- EXERCISE BRIEF: Report back every line from the entries below in which the word "carácter" occurs.

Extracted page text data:
# # #
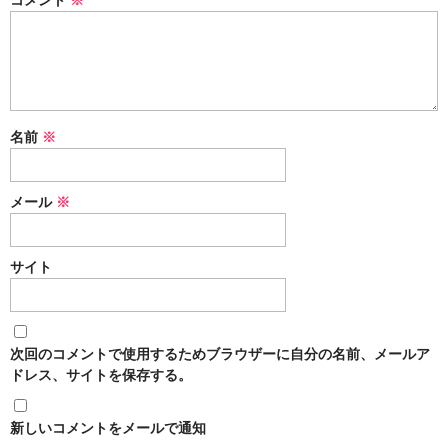
名前
※
メール
※
サイト
次回のコメントで使用するためブラウザーに自分の名前、メールア
ドレス、サイトを保存する。
新しいコメントをメールで通知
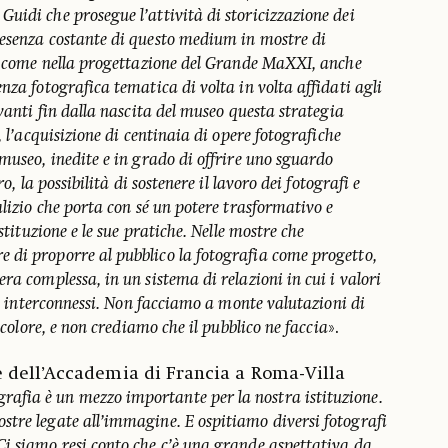
uidi che prosegue l’attività di storicizzazione dei
esenza costante di questo medium in mostre di
sì come nella progettazione del Grande MaXXI, anche
nza fotografica tematica di volta in volta affidati agli
avanti fin dalla nascita del museo questa strategia
, l’acquisizione di centinaia di opere fotografiche
museo, inedite e in grado di offrire uno sguardo
ro, la possibilità di sostenere il lavoro dei fotografi e
alizio che porta con sé un potere trasformativo e
stituzione e le sue pratiche. Nelle mostre che
di proporre al pubblico la fotografia come progetto,
ra complessa, in un sistema di relazioni in cui i valori
ono interconnessi. Non facciamo a monte valutazioni di
l colore, e non crediamo che il pubblico ne faccia
».
re dell’Accademia di Francia a Roma-Villa
grafia è un mezzo importante per la nostra istituzione.
tre legate all’immagine. E ospitiamo diversi fotografi
i siamo resi conto che c’è una grande aspettativa da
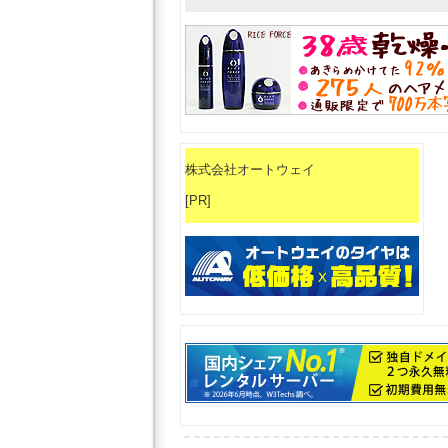
株式会社オートウェイ
[PR]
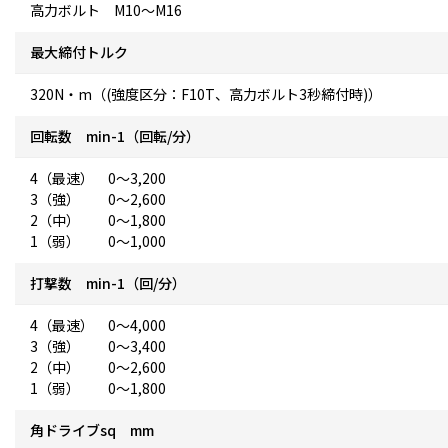
高力ボルト M10～M16
最大締付トルク
320N・m（(強度区分：F10T、高力ボルト3秒締付時)）
回転数 min-1（回転/分）
4（最速） 0～3,200
3（強） 0～2,600
2（中） 0～1,800
1（弱） 0～1,000
打撃数 min-1（回/分）
4（最速） 0～4,000
3（強） 0～3,400
2（中） 0～2,600
1（弱） 0～1,800
角ドライブsq mm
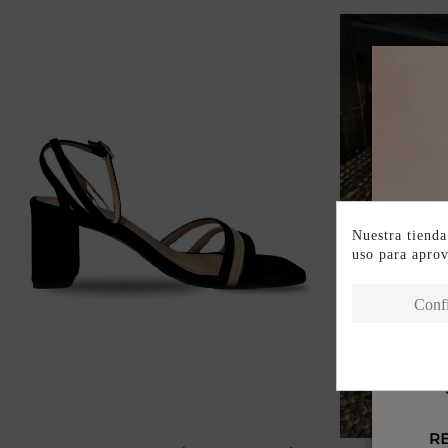
Nuestra tienda
uso para apro
Conf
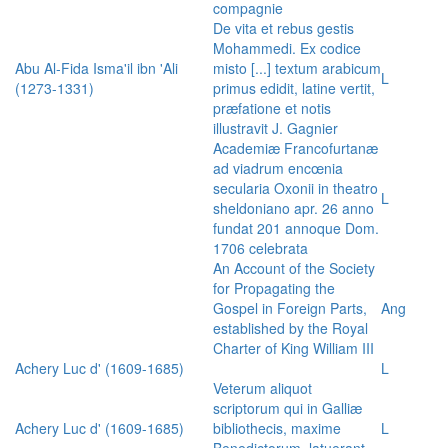
compagnie
De vita et rebus gestis
Mohammedi. Ex codice
Abu Al-Fida Isma'il ibn 'Ali
misto [...] textum arabicum
L
(1273-1331)
primus edidit, latine vertit,
præfatione et notis
illustravit J. Gagnier
Academiæ Francofurtanæ
ad viadrum encœnia
secularia Oxonii in theatro
L
sheldoniano apr. 26 anno
fundat 201 annoque Dom.
1706 celebrata
An Account of the Society
for Propagating the
Gospel in Foreign Parts,
Ang
established by the Royal
Charter of King William III
Achery Luc d' (1609-1685)
L
Veterum aliquot
scriptorum qui in Galliæ
Achery Luc d' (1609-1685)
bibliothecis, maxime
L
Benedictorum, latuerant,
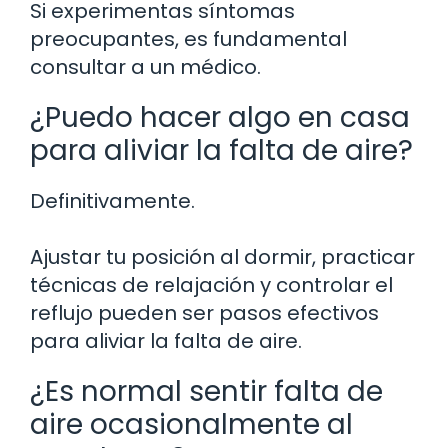
Si experimentas síntomas
preocupantes, es fundamental
consultar a un médico.
¿Puedo hacer algo en casa
para aliviar la falta de aire?
Definitivamente.
Ajustar tu posición al dormir, practicar
técnicas de relajación y controlar el
reflujo pueden ser pasos efectivos
para aliviar la falta de aire.
¿Es normal sentir falta de
aire ocasionalmente al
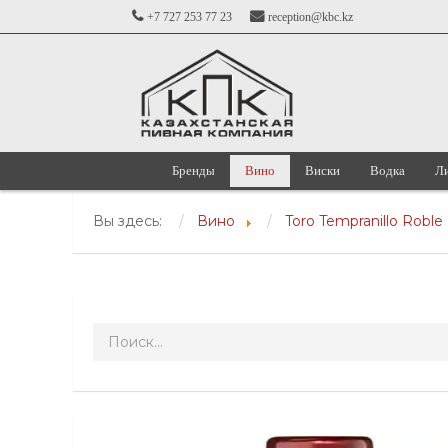
+7 727 253 77 23
reception@kbc.kz
Бренды
Вино
Виски
Водка
Л
Вы здесь:
Вино
Toro Tempranillo Roble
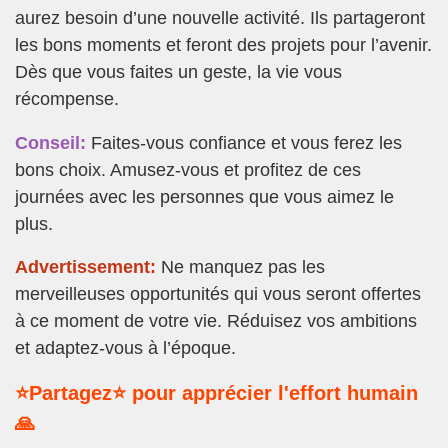
aurez besoin d’une nouvelle activité. Ils partageront
les bons moments et feront des projets pour l’avenir.
Dès que vous faites un geste, la vie vous
récompense.
Conseil:
Faites-vous confiance et vous ferez les
bons choix. Amusez-vous et profitez de ces
journées avec les personnes que vous aimez le
plus.
Advertissement:
Ne manquez pas les
merveilleuses opportunités qui vous seront offertes
à ce moment de votre vie. Réduisez vos ambitions
et adaptez-vous à l’époque.
⭐Partagez⭐ pour apprécier l'effort humain
🙏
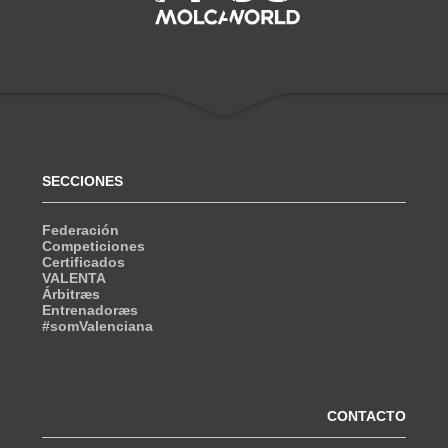
SECCIONES
Federación
Competiciones
Certificados
VALENTA
Árbitræs
Entrenadoræs
#somValenciana
CONTACTO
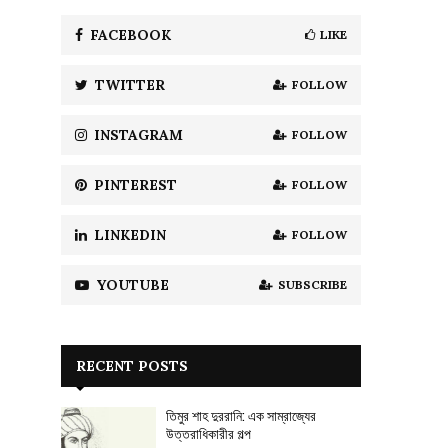
f
A
o
FACEBOOK
LIKE
r
R
:
TWITTER
FOLLOW
C
H
INSTAGRAM
FOLLOW
PINTEREST
FOLLOW
LINKEDIN
FOLLOW
YOUTUBE
SUBSCRIBE
RECENT POSTS
তিমুর শাহ দুররানি: এক সাম্রাজ্যের
উত্তরাধিকারীর গল্প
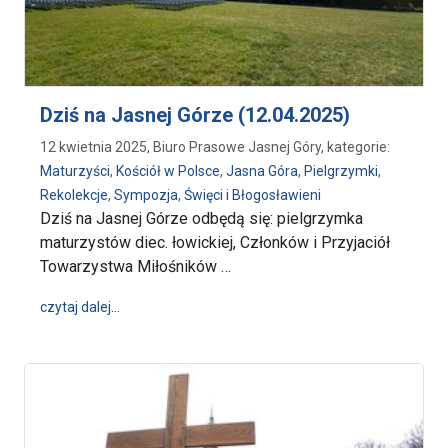
Dziś na Jasnej Górze (12.04.2025)
12 kwietnia 2025, Biuro Prasowe Jasnej Góry, kategorie:
Maturzyści
,
Kościół w Polsce
,
Jasna Góra
,
Pielgrzymki
,
Rekolekcje
,
Sympozja
,
Święci i Błogosławieni
Dziś na Jasnej Górze odbędą się: pielgrzymka
maturzystów diec. łowickiej, Członków i Przyjaciół
Towarzystwa Miłośników …
wpis Dziś na Jasnej Górze (12.04.2025)
czytaj dalej…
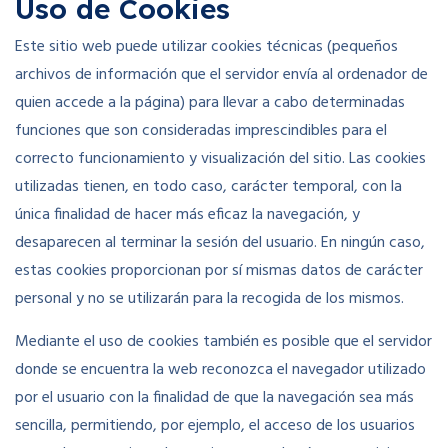
Uso de Cookies
Este sitio web puede utilizar cookies técnicas (pequeños
archivos de información que el servidor envía al ordenador de
quien accede a la página) para llevar a cabo determinadas
funciones que son consideradas imprescindibles para el
correcto funcionamiento y visualización del sitio. Las cookies
utilizadas tienen, en todo caso, carácter temporal, con la
única finalidad de hacer más eficaz la navegación, y
desaparecen al terminar la sesión del usuario. En ningún caso,
estas cookies proporcionan por sí mismas datos de carácter
personal y no se utilizarán para la recogida de los mismos.
Mediante el uso de cookies también es posible que el servidor
donde se encuentra la web reconozca el navegador utilizado
por el usuario con la finalidad de que la navegación sea más
sencilla, permitiendo, por ejemplo, el acceso de los usuarios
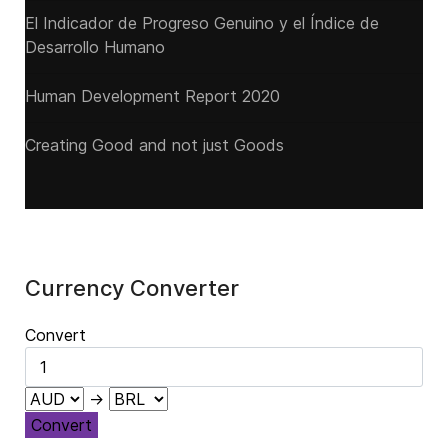
El Indicador de Progreso Genuino y el Índice de
Desarrollo Humano
Human Development Report 2020
Creating Good and not just Goods
Currency Converter
Convert
→
Convert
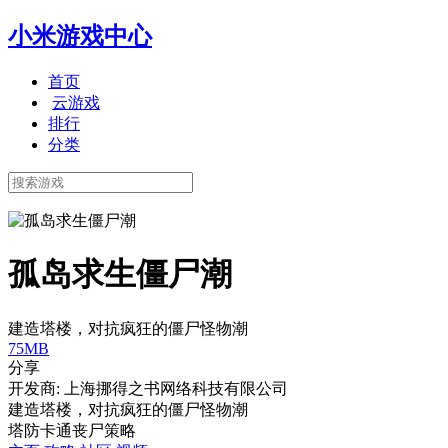
小米游戏中心
首页
云游戏
排行
分类
孤岛求生僵尸潮
建造塔楼，对抗疯狂的僵尸怪物潮
75MB
分享
开发商: 上海挪得之书网络科技有限公司
建造塔楼，对抗疯狂的僵尸怪物潮
塔防
卡通
丧尸
策略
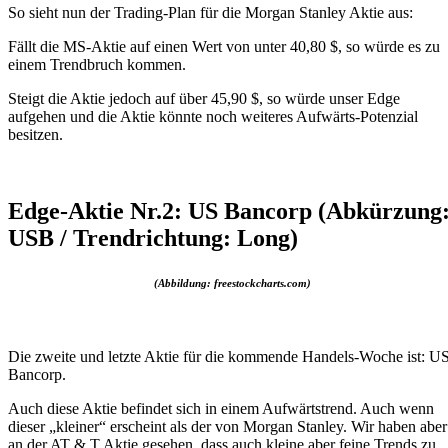
So sieht nun der Trading-Plan für die Morgan Stanley Aktie aus:
Fällt die MS-Aktie auf einen Wert von unter 40,80 $, so würde es zu
einem Trendbruch kommen.
Steigt die Aktie jedoch auf über 45,90 $, so würde unser Edge
aufgehen und die Aktie könnte noch weiteres Aufwärts-Potenzial
besitzen.
Edge-Aktie Nr.2: US Bancorp (Abkürzung
USB / Trendrichtung: Long)
(Abbildung: freestockcharts.com)
Die zweite und letzte Aktie für die kommende Handels-Woche ist: U
Bancorp.
Auch diese Aktie befindet sich in einem Aufwärtstrend. Auch wenn
dieser „kleiner“ erscheint als der von Morgan Stanley. Wir haben aber
an der AT & T Aktie gesehen, dass auch kleine aber feine Trends zu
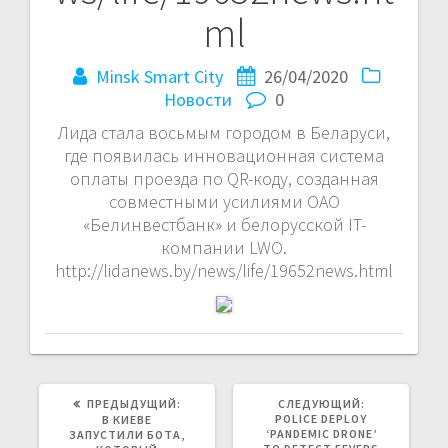
ml
Minsk Smart City
26/04/2020
Новости
0
Лида стала восьмым городом в Беларуси,
где появилась инновационная система
оплаты проезда по QR-коду, созданная
совместными усилиями ОАО
«Белинвестбанк» и белорусской IT-
компании LWO.
http://lidanews.by/news/life/19652news.html
ПРЕДЫДУЩАЯ
СЛЕДУЮЩАЯ
ПРЕДЫДУЩИЙ:
СЛЕДУЮЩИЙ:
ЗАПИСЬ:
ЗАПИСЬ:
POLICE DEPLOY
В КИЕВЕ
‘PANDEMIC DRONE’
ЗАПУСТИЛИ БОТА,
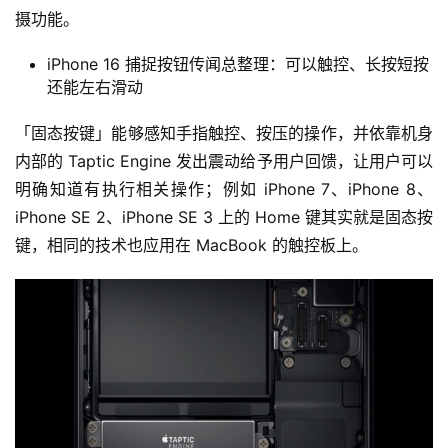
摄功能。
iPhone 16 捕捉按钮传闻总整理：可以触控、长按短按
还能左右滑动
「固态按键」能够感知手指触控、按压的操作，并依靠机身
内部的 Taptic Engine 发出震动给予用户回馈，让用户可以
明确知道有执行相关操作；例如 iPhone 7、iPhone 8、
iPhone SE 2、iPhone SE 3 上的 Home 键其实就是固态按
键，相同的技术也应用在 MacBook 的触控板上。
# # #
- ANSWER AREA:
utilizadas tienen, en todo caso, carácter temporal, con la
estas cookies proporcionan por sí mismas datos de carácter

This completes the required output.